Protecting democracy in Papua New Guinea
17 Mar 2020|

One of the questions frequently asked about Australia’s closest neighbour, Papua New Guinea, is whether a military, or other, coup is possible.

Over the 40-plus years of my association with PNG, my view has been consistent—it is possible but fortunately highly unlikely.

There are two reasons why I have always been confident in this assessment.

First, the basics of PNG’s parliamentary democracy are reasonably secure and stable. PNG has a modern and generally relevant national constitution, a robustly independent judiciary, a generally free press (more recently joined by a growing social media presence and influence), and most important of all a vibrant national parliament—even with its many imperfections.

The second reason for my confidence is somewhat more complex, but nonetheless critical.
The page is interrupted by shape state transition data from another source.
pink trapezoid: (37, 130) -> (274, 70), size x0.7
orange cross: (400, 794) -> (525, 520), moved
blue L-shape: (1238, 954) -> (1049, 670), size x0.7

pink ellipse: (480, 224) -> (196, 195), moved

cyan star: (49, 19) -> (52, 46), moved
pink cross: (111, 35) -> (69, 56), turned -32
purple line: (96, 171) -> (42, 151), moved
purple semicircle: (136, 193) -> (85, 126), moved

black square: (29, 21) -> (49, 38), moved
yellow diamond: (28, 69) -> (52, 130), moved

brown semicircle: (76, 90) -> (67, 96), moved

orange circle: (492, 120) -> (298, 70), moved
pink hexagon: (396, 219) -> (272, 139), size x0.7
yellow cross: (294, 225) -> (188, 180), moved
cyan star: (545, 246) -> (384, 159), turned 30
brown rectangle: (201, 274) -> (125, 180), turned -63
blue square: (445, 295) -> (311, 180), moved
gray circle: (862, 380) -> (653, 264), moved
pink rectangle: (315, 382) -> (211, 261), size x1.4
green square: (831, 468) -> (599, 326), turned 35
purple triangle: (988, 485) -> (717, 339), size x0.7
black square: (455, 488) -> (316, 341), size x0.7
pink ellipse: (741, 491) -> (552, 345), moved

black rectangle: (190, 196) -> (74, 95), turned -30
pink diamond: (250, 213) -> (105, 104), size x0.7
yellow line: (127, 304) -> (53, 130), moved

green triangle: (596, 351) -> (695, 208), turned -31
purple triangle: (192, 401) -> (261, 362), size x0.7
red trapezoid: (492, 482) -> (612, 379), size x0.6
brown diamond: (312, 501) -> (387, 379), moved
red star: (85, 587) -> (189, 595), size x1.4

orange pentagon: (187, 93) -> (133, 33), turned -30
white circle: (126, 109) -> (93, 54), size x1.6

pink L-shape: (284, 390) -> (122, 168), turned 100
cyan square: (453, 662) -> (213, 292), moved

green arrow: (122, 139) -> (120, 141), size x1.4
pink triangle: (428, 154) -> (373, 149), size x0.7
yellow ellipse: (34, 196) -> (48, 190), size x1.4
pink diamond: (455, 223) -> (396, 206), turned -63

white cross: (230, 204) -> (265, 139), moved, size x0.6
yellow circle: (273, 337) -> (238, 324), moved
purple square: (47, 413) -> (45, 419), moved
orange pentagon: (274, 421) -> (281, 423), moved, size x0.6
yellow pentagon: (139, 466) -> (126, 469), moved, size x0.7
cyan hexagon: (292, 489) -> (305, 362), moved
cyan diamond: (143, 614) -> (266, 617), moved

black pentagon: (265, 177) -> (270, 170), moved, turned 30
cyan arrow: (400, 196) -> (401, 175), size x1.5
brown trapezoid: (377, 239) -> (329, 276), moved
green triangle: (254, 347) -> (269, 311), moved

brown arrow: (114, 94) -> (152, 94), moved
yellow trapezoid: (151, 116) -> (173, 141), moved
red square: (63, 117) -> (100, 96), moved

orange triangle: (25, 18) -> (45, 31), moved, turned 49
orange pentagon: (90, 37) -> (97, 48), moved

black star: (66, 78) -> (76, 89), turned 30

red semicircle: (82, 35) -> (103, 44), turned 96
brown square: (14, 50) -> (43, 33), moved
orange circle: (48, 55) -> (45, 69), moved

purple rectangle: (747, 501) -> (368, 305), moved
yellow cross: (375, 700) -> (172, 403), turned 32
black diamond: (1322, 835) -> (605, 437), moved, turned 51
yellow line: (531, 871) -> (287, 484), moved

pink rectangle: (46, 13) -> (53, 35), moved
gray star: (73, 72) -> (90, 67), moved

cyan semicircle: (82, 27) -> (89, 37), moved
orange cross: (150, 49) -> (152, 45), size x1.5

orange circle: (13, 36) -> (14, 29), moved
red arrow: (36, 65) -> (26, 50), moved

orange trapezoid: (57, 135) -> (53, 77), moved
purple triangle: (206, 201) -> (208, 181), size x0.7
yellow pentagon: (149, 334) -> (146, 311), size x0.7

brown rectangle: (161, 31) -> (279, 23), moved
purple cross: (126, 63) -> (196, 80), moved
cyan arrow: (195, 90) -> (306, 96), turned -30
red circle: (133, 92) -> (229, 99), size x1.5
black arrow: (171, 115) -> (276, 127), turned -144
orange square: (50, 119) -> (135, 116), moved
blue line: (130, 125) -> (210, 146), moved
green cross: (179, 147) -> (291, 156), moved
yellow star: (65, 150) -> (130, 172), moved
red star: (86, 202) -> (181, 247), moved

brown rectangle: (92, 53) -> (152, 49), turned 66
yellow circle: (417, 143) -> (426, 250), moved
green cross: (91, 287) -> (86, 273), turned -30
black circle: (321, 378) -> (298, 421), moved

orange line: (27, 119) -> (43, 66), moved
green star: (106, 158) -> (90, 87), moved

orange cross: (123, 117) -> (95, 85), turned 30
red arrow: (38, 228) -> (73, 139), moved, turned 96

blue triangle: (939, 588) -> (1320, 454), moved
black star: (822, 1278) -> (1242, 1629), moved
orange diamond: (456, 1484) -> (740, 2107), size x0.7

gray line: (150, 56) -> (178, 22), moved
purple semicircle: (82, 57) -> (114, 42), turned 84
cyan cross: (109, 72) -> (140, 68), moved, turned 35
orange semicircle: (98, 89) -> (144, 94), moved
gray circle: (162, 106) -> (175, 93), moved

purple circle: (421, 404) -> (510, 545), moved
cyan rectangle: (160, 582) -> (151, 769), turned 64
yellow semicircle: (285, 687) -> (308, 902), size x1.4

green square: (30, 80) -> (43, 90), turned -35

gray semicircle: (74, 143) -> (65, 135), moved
When PNG gained independence the founding leaders, such as Michael Somare and Julius Chan, showed great wisdom in ensuring that the newly raised PNG Defence Force established and maintained a ‘balance’ across the country’s administrative regions in the recruitment and training of personnel.

I had the privilege of mentoring the PNGDF’s first commander, Brigadier General Ted Diro, when he left the defence force and won a seat in parliament at the 1982 national elections. Maintaining the regional balance is something he discussed with me, and he regarded it as one of the most important achievements of his term as commander.

The balance was clearly designed to ensure that harmony and discipline within the fledgling force were maintained, and that young men and women from all parts of PNG could serve the nation in the defence force.

Even though it was largely unwritten, and not enshrined in the constitution adopted at independence, the policy was clearly designed to ensure that none of Papua New Guinea’s four regions (Highlands, Southern, Momase and Islands) could dominate numerically, even though historical factors did see officers from the Southern Region hold more senior positions in the period after independence.

Over the years since 1975, the leadership of the PNGDF was broadly shared by officers drawn from all regions, and care was exercised in the recruitment process to ensure proportionate representation.

There’s been no doubt in my mind since I first went to PNG in 1977 that the commitment to fair representation of all four regions in the recruitment and training process has been an important factor in ensuring the military has generally stayed out of politics and upheld its role as a disciplined force.

The defence force deserves considerable credit for its non-interference in PNG’s vibrant political process despite the fact that the military has been woefully underfunded by successive governments, resulting in limited recruitment until recently, inadequate pay and conditions (especially housing), and a lack of equipment.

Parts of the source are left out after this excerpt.